May 7, 2007 at 6:17 pm (Craps)

As you guys can see, I haven’t blogged for zonks. So sue me.

But to be honest, nothing much happened since I last blogged. So here’s a brief recap of what happened:

1) Got a job as the new Senior Writer @ NewMan magazine.
2) FFK-ed the job @ The Gardens, Mid Valley.
3) Started work on my “business”.
4) Attended Simon Botak’s wedding.
5) Attended Razman’s wedding.

Pretty mundane stuff apart from the weddings. Getting back to work is kinda nice, but I’m still having bad insomnia. Had to leave Simon Botak’s wedding early because GF came down from Singapore on the same evening.
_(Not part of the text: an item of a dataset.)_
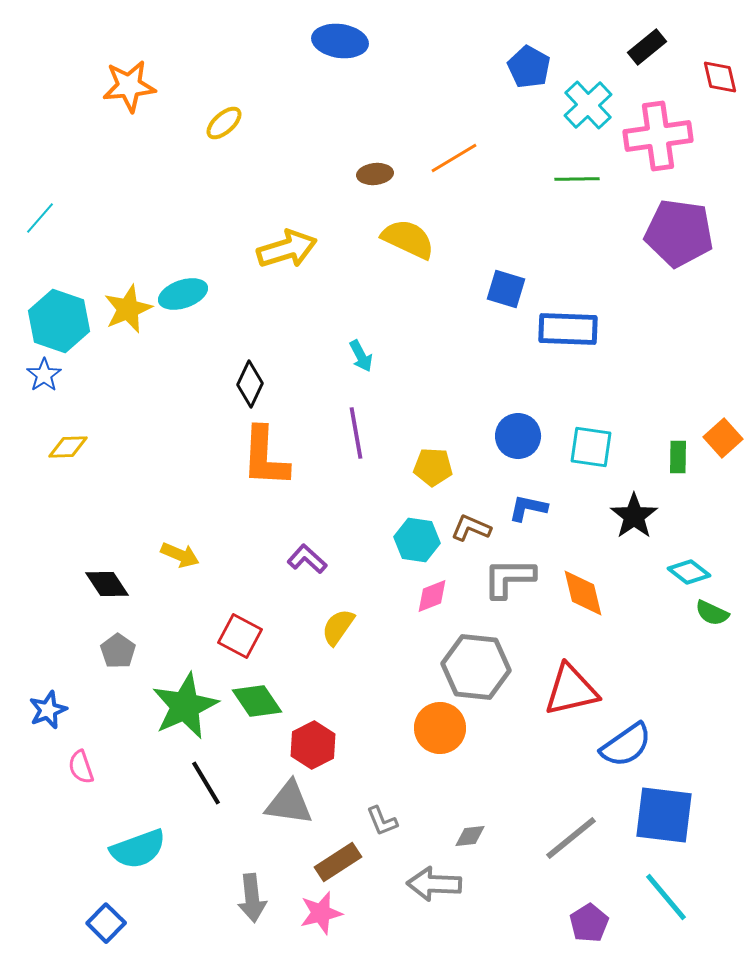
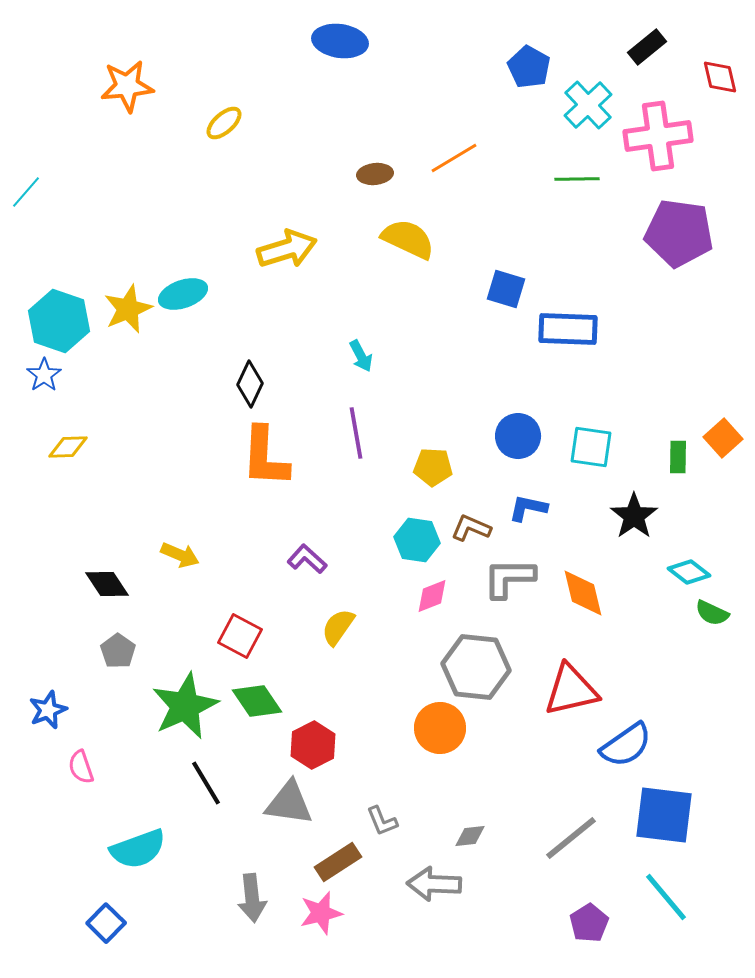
orange star at (129, 86): moved 2 px left
cyan line at (40, 218): moved 14 px left, 26 px up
She arrived at Pudu at 8.30pm and didn’t want to go to my house by cab (scared of my folks hahaha) so I had to eat and cabut at around 9 something. Sorry Botak, next time I spend you yum cha ok!

Razman’s wedding was…. fuck… overwhelming. Serious fucking shit. It was in the Mandarin Oriental ballroom which was fucking huge. It was graced by a couple of royalties, and of course, the main star of the night was none other than the Pun Pun Rider himself! Hohohoho! Anyways, I like the video you did Raz, especially the part when you were singing (horribly I might add) and passed the mic over to Flop Poppy. Hahaha… nice one. I might actually jack that idea off from you for my own wedding.

But with all the weddings gone by, I can’t help but to think of my own. To be honest, once my business stabilizes, I would very much like to settle down…..

Sigh… or if I strike lottery today then also can la! HAHAHA FUCKERS!

I shall end this post with a short burst of anger for some unnamed reasons which only I will know.

FUCK FUCKERS MOTHERFUCKERS CIBAI PUKIMAAAAAAAAA!!!!! ARGHHHHHH!!!